Nas mãos outrora calosas do nosso doutor Juiz – a transição para a condição atual de suas mãos poderia ser uma alegoria para explicar, aos mais providos de erudição, o mito de Fausto, aquele que vendeu a alma ao diabo para subir na vida – o charuto descansa tranqüilo enquanto a cinza se acumula, fazendo contraponto às pedras de gelo que derretam lentamente, banhadas por um dourado uísque doze anos de fina procedência.
“Diga-me, Doutor, esse árduo labor que o senhor desenvolve ao longo dos seus estafantes dias é para semear Justiça?” Quase recuo ante o olhar investigador que ele me lança – isso é lá coisa que se pergunte assim, como quem não quer nada, em uma mesa de restaurante, plena sexta-feira? Quando muito, talvez, quem sabe, numa palestra para estudantes de Direito, dando ensejo a um longo rosário de citações convenientemente catadas aqui e acolá pelos estagiários de plantão de seu gabinete!
“Na verdade, meu caro, para ser mais preciso, é semear o cumprimento da lei, e em semeando o cumprimento da lei, fazer Justiça.” É um “uppercut”, sem dúvida, essa resposta.
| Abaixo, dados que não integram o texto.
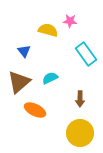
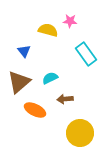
brown arrow: moved 15 px left; rotated 84 degrees clockwise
Quase um nocaute. Não posso negar que a frase bem construída, sua forma, é que foi mais contundente. Sumamente retórica. E o “meu caro”? Quanta condescendência! E quanta inveja - como negar - de minha parte, pelo fraseado. As volutas da fumaça do charuto sobem, preguiçosamente, enquanto o silêncio se estabelece. Os comensais estão atentos: vai se dar, esse perguntador, por satisfeito? -, perguntam-se eles.
“Mas Doutor toda a lei, para o senhor, é justa?” Agora percebo, sinto, quase toco o constrangimento de todos. Aliás, todos me olham um olhar de censura. Há uma tensão no ar. De um lado, o Poder e seus comensais, travestidos de advogados, a beberem o sumo da saliva desembargatória. Do outro, sozinho, incômodo, eu, a perguntar e provocar, selando meu futuro ostracismo, já que serei condenado inapelavelmente a não compartilhar mais a mesa em torno da qual me sento, por vias oblíquas de desconvites e esquecimentos.
“Quando não é justa nós a tornamos, através dos princípios constitucionais.” Vê-se, agora, um ar de irritação mal disfarçada na face do doutor Juiz. “O que pretende esse rapaz?”, quiçá pergunta-se ele. “Colocar-me em contradição?” “Era só o que me faltava!” “E eu que contava passar uma noite prazerosa.” “Ô cara chato!” Os advogados, agora, desconversam, um olho em mim, outro no doutor Juiz. Claro que não se pode negar a curiosidade, mesclada com doses maciças de constrangimento.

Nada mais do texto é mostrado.